Dan Rather Takes HD Look at Touch-Screen Voting

Aug 16, 2007  •  Post A Comment

HDNet’s weekly investigative reporting series “Dan Rather Reports” premiered a special about the failure of touch-screen voting machines Tuesday.
“The Trouble With Touch Screens” is an hourlong presentation about how defective voting machines may have altered the outcome of various elections, the network said.
Mr. Rather, who investigated the piece for eight months, thinks the report will be a real eye-opener.
“There’s very little transparency about who makes the voting machines, how they’re made and why,” he said in an interview. “There’s very little accountability.”
The report revealed the voting machines are manufactured in Manila, Philippines, with some components coming from China. Mr. Rather said the company primarily responsible for manufacturing the machines is actually in Venezuela.

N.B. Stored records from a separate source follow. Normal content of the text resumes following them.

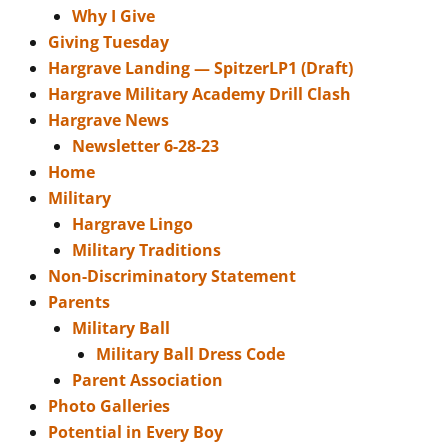
Why I Give
Giving Tuesday
Hargrave Landing — SpitzerLP1 (Draft)
Hargrave Military Academy Drill Clash
Hargrave News
Newsletter 6-28-23
Home
Military
Hargrave Lingo
Military Traditions
Non-Discriminatory Statement
Parents
Military Ball
Military Ball Dress Code
Parent Association
Photo Galleries
Potential in Every Boy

“They’re made by workers who make $2 a day,” Mr. Rather said. “I think most Americans would be unsettled to learn that.”
Mr. Rather is aware that, because the program is airing on a smaller network, it will not have the immediate impact that it might have had on a larger network like CBS, where he formerly anchored the evening news.
“It will be interesting to see the ongoing impact of a story like this,” he said. “We have seen some impact from just one clip from the show being on the Internet, even before the program goes on air.”

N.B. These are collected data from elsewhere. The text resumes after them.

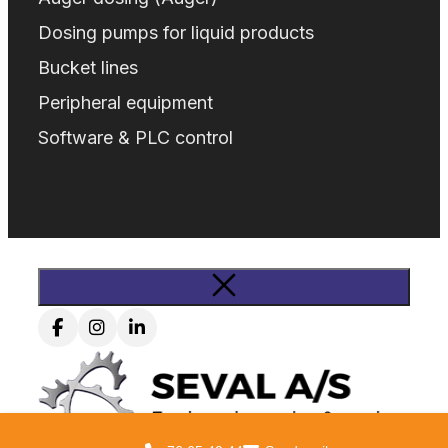
Dosing pumps for liquid products
Bucket lines
Peripheral equipment
Software & PLC control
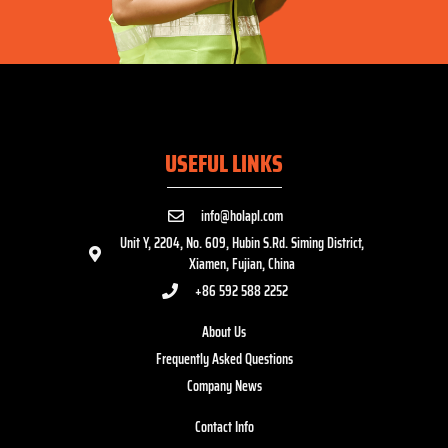
USEFUL LINKS
info@holapl.com
Unit Y, 2204, No. 609, Hubin S.Rd. Siming District,
Xiamen, Fujian, China
+86 592 588 2252
About Us
Frequently Asked Questions
Company News
Contact Info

HDNet’s Mark Cuban has given him complete editorial and creative control, which is something larger networks can’t offer, Mr. Rather said. He can now focus completely on the quality of the work rather than the quantity of the audience.
Mr. Rather said he agrees with Mr. Cuban’s slogan that HDNet is “Television like you’ve never seen it before,” and he feels the program benefits from being shot in high definition.
“When we take you to Manila in this program, you see Manila closer to what you would be seeing if you were there with your actual eyes than any other kind of television,” he said. “And when you see the plant, you get a better, crisper and sharper picture of it. It’s high definition in its best form.”
Mr. Rather has always appreciated high-definition television. Even before coming to HDNet, he pointed out, he owned a small HDTV set. However, since joining the network, he said he has upgraded to three larger HD sets.
When he’s not tuning in to “Dan Rather Reports,” Mr. Rather said his favorite HD programming is sports.
“The Trouble With Touch Screens” will have encore presentations throughout the week on HDNet and is available online at HD.net.